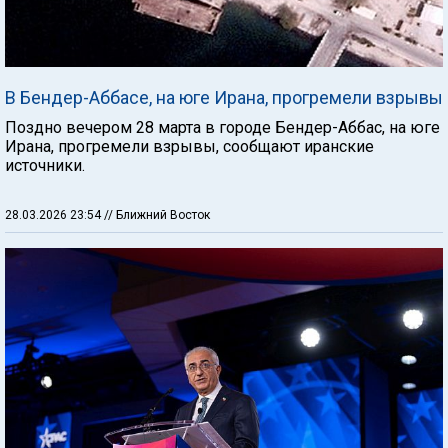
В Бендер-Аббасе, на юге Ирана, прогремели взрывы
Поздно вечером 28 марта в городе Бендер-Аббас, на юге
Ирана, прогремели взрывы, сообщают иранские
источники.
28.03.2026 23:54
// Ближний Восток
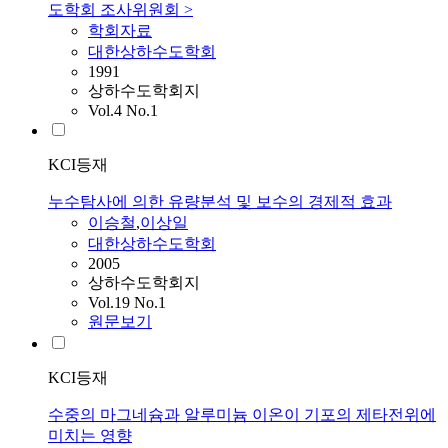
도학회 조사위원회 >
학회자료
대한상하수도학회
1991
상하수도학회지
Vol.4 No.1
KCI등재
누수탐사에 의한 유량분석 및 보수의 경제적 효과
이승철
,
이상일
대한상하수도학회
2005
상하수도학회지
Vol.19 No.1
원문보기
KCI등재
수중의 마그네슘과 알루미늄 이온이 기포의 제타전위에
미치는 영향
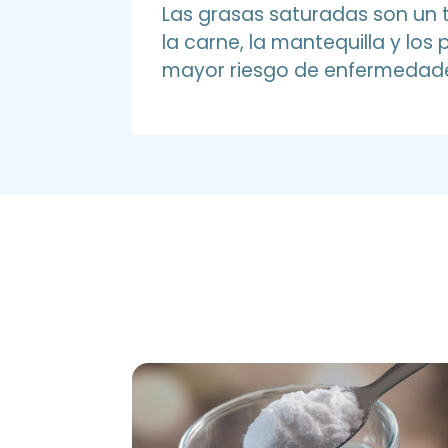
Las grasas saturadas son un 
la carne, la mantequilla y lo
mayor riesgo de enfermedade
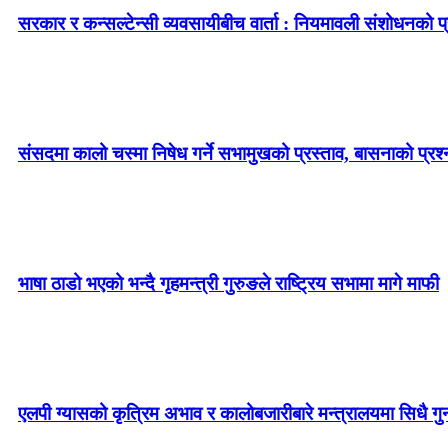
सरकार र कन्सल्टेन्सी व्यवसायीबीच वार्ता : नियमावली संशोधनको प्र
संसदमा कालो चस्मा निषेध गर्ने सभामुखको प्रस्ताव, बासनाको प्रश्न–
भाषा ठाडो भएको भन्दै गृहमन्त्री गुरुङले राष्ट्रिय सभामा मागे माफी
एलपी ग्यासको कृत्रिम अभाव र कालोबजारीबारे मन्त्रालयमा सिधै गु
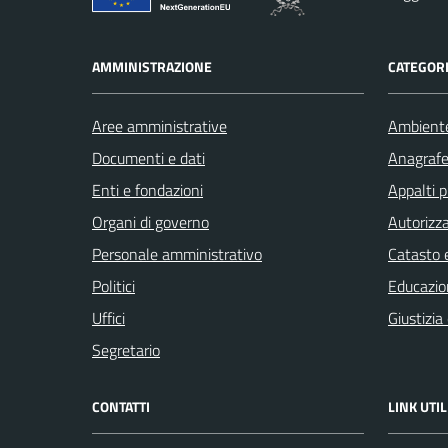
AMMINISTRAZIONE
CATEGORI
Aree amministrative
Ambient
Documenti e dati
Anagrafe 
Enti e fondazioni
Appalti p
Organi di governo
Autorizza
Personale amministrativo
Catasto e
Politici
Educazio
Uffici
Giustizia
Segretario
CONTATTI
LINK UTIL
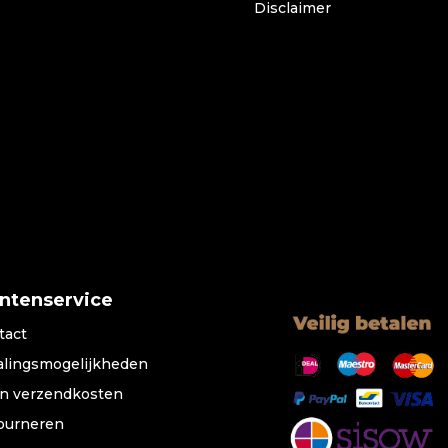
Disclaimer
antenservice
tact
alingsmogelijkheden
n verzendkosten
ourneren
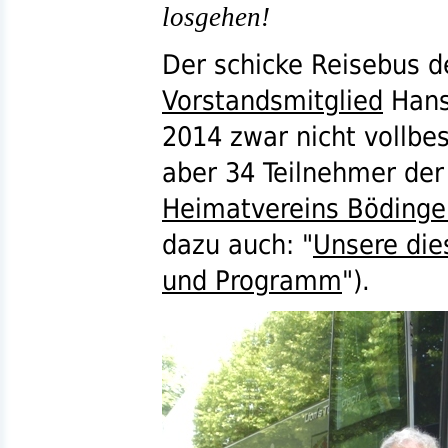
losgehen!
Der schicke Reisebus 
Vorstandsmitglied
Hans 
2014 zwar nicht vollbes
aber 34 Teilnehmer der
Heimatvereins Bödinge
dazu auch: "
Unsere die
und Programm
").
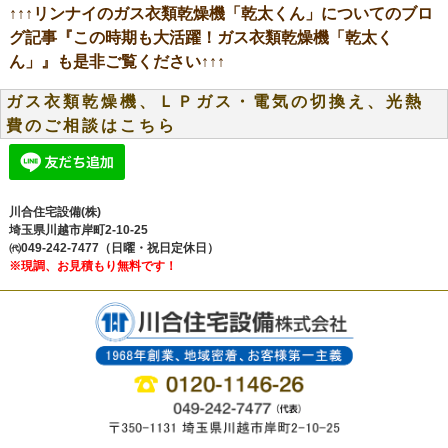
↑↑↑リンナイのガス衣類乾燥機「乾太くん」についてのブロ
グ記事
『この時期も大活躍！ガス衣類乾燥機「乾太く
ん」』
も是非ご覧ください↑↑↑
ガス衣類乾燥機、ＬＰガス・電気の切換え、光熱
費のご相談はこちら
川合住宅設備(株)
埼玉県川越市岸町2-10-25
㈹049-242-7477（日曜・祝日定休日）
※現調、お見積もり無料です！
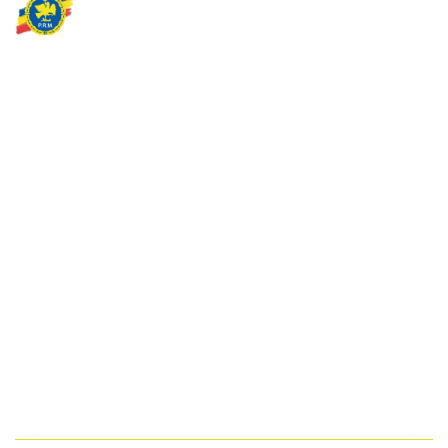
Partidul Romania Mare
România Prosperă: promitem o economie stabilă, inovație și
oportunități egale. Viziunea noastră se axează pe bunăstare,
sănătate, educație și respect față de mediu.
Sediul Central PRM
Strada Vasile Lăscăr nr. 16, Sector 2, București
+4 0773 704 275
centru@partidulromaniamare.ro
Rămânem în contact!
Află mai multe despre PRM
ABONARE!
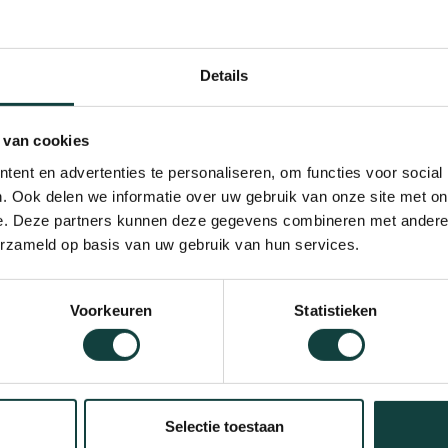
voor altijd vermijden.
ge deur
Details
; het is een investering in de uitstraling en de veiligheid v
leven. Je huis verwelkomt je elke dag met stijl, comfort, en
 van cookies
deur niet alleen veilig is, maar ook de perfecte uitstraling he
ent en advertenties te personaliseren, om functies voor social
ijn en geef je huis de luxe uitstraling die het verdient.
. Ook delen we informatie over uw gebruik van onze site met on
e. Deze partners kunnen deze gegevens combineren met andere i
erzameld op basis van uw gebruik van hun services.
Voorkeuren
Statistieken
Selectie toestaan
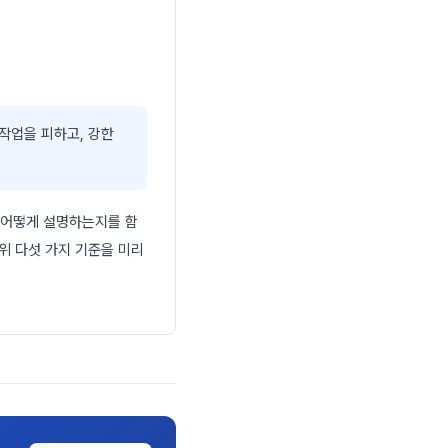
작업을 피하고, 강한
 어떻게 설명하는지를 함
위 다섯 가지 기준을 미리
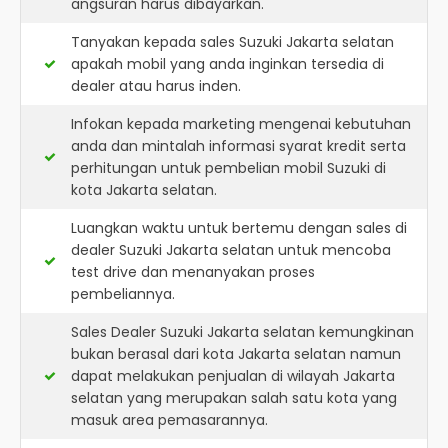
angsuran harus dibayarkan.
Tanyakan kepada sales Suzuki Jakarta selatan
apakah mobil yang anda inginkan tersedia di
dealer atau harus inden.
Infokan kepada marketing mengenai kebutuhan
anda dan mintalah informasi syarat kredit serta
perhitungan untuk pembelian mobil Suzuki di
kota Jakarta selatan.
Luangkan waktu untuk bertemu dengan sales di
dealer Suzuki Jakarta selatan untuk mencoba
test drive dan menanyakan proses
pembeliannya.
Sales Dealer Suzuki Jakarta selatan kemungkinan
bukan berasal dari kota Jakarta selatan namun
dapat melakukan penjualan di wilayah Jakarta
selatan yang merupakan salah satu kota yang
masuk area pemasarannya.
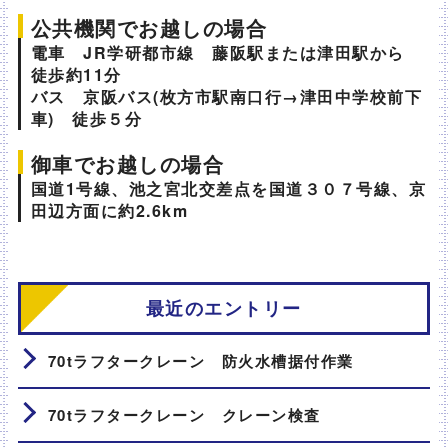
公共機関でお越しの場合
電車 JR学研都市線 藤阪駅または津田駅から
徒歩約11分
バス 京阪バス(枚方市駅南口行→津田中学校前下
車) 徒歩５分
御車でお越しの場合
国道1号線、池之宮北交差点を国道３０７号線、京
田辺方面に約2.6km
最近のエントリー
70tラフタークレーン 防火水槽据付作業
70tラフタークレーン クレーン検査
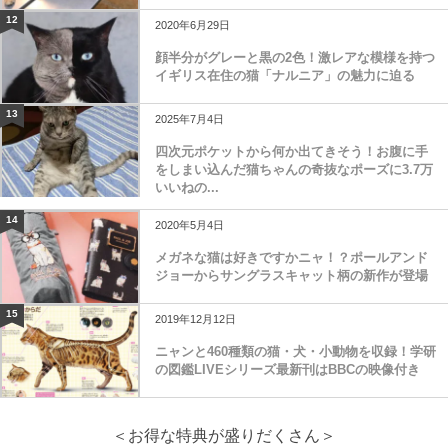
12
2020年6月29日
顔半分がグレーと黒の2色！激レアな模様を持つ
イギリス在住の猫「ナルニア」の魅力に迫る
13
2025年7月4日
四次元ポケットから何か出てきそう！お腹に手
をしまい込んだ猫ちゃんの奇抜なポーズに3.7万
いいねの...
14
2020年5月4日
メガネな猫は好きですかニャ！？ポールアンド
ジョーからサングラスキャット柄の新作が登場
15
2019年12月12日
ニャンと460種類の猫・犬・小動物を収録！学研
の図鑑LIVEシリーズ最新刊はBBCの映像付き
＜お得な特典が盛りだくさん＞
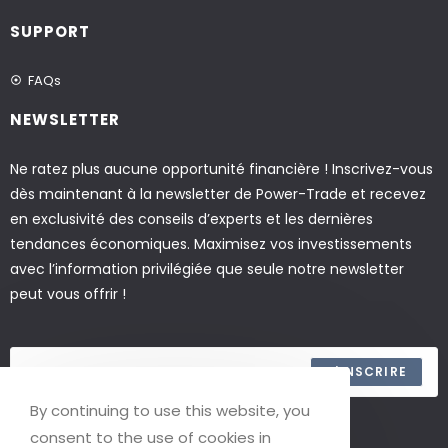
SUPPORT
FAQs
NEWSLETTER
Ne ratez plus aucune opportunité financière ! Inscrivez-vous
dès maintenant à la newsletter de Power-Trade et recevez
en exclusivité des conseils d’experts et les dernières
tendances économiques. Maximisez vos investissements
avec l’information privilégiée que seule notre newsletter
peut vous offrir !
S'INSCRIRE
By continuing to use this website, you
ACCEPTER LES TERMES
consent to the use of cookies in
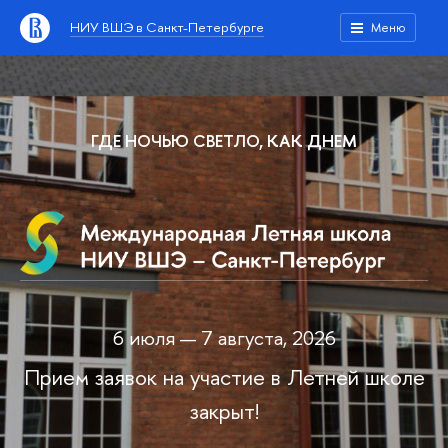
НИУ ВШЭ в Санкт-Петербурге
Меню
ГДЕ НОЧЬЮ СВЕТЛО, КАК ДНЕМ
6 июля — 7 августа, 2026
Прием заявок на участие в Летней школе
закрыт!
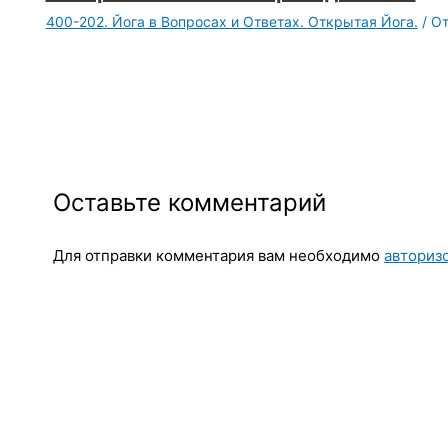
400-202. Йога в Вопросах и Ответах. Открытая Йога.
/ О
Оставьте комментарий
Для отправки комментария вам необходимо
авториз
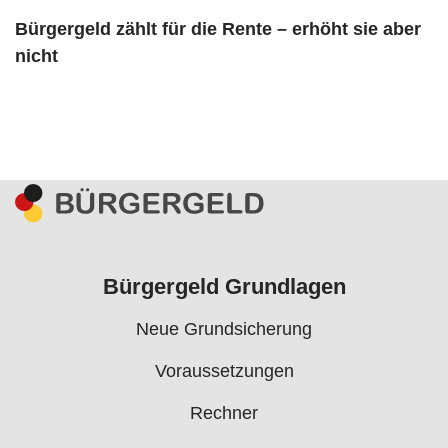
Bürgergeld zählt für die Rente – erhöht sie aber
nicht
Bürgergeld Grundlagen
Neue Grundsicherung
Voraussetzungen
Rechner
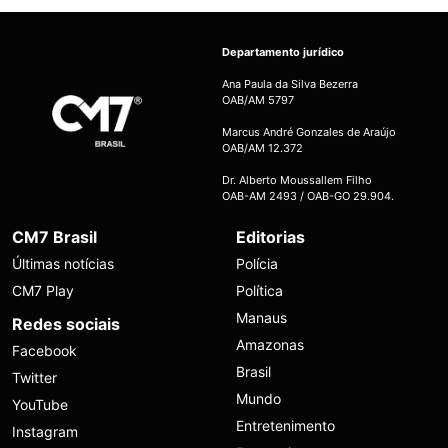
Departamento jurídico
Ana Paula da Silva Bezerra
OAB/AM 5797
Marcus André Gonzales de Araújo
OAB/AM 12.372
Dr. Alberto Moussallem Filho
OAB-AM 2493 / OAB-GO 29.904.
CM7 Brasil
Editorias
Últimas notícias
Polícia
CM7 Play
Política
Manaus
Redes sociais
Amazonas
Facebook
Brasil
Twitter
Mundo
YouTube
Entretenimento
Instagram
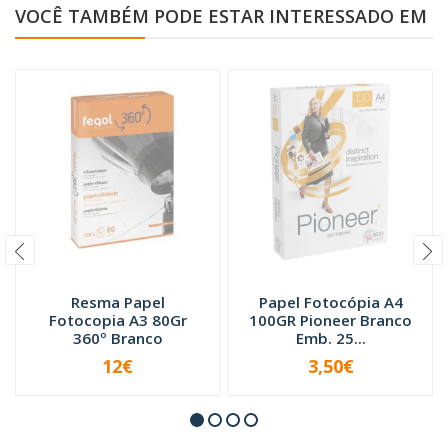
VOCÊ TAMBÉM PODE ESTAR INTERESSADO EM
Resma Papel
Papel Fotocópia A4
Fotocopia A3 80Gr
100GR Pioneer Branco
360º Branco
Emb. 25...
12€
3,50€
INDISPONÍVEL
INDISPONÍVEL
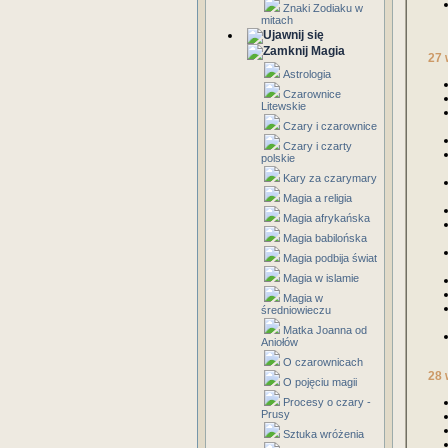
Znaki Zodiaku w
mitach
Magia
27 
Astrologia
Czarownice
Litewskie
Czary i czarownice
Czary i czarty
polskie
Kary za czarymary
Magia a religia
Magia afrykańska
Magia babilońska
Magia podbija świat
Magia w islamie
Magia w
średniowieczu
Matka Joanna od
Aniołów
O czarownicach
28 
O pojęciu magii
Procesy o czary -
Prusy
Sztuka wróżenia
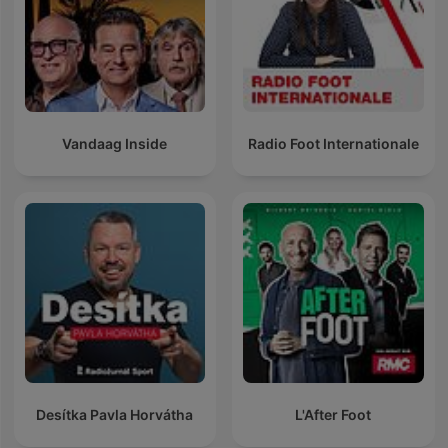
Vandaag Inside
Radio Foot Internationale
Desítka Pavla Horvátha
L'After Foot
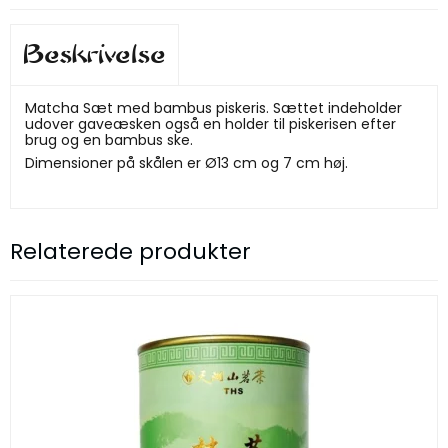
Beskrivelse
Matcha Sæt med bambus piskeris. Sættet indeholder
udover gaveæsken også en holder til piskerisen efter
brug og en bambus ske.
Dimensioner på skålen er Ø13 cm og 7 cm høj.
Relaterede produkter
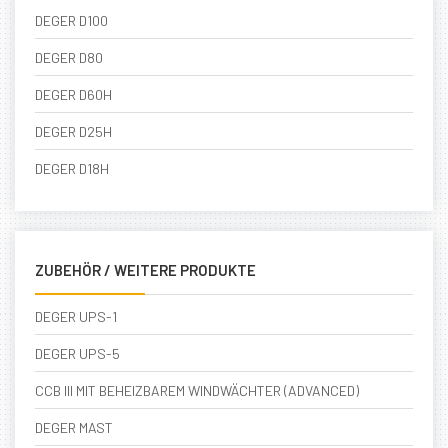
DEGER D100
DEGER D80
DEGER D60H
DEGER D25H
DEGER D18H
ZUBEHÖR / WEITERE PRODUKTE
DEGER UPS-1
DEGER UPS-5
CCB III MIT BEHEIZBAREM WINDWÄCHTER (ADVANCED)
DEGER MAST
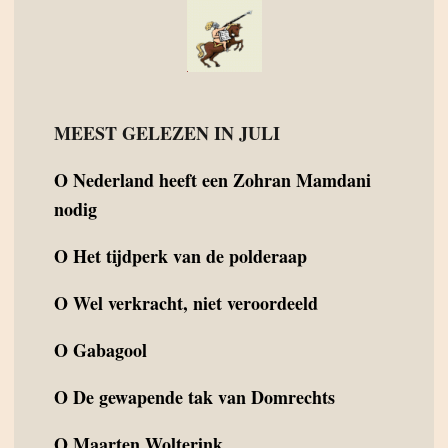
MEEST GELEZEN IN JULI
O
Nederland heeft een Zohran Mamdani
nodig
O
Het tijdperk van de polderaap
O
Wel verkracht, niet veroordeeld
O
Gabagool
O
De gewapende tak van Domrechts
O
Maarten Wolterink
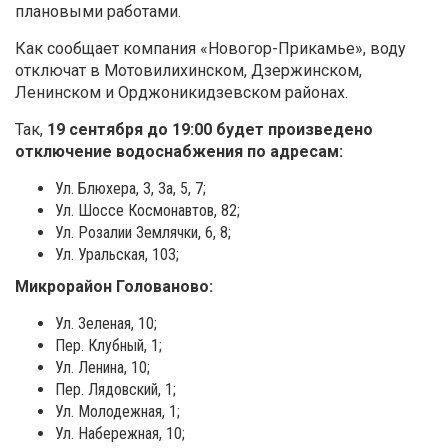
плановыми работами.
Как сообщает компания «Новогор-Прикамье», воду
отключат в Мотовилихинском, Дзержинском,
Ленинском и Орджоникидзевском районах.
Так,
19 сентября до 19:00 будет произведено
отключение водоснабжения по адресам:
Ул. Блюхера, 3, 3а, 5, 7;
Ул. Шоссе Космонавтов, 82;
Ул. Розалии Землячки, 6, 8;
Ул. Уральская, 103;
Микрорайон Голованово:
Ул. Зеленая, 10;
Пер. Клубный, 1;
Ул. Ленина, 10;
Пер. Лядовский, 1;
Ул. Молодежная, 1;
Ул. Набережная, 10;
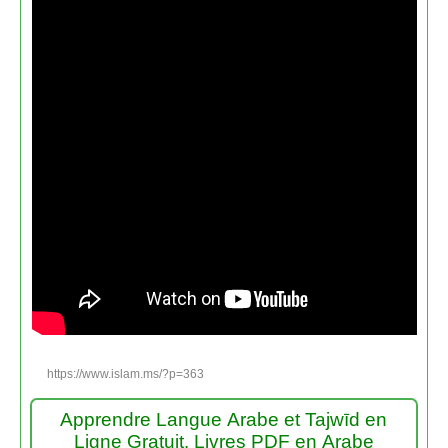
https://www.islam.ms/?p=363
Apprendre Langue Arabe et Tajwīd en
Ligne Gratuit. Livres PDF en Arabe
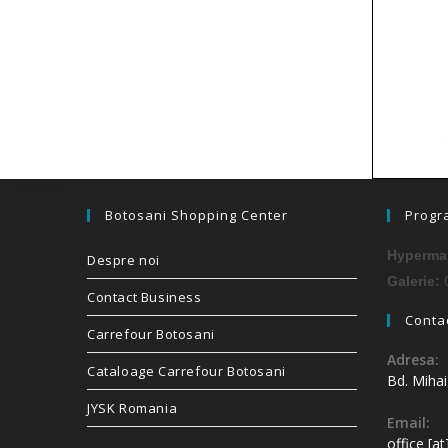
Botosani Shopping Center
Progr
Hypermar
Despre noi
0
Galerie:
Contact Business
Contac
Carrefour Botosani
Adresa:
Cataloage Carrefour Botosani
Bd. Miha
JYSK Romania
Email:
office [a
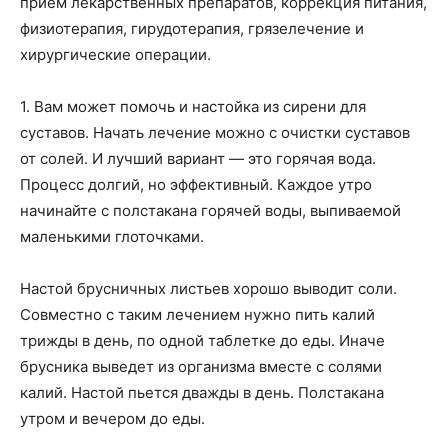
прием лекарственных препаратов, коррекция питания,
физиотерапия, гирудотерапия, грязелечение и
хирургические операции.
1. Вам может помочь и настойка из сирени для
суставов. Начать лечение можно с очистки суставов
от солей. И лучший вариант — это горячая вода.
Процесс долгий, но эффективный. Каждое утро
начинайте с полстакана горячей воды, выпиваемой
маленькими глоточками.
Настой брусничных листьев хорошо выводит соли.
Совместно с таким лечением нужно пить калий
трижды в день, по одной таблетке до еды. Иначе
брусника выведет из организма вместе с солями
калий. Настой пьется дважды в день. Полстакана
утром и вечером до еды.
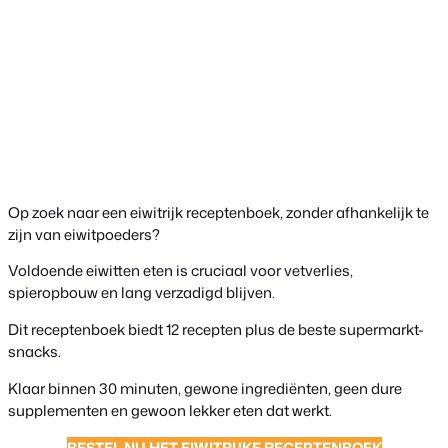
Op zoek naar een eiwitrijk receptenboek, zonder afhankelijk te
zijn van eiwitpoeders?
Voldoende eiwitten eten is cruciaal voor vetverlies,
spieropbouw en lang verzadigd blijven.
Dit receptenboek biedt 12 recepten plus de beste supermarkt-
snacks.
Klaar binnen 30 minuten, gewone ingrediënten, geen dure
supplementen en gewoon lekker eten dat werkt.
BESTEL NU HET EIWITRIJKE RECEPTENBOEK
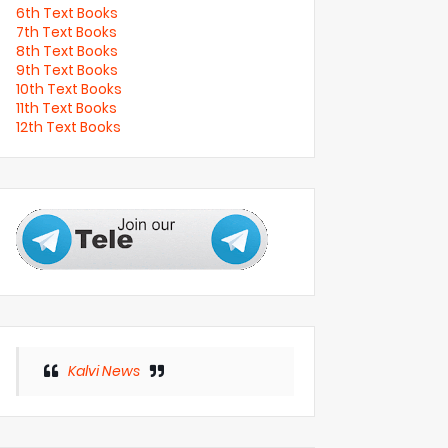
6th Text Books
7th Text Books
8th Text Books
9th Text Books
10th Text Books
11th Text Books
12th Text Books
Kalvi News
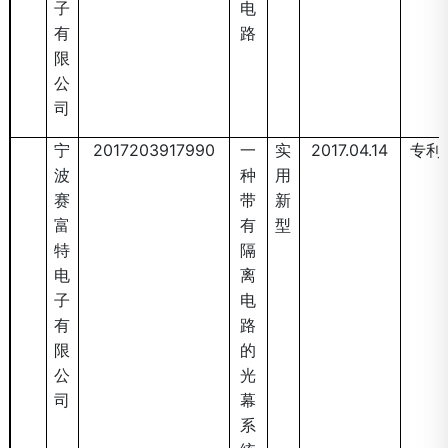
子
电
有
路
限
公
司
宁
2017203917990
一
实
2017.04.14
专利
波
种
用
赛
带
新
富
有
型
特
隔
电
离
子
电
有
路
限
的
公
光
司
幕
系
|---|
ABOUT THIS TASK | Your answer should be a single number: the count of lines in the listing that hold the word "vous".

SOLUTION FOR THIS TASK | 2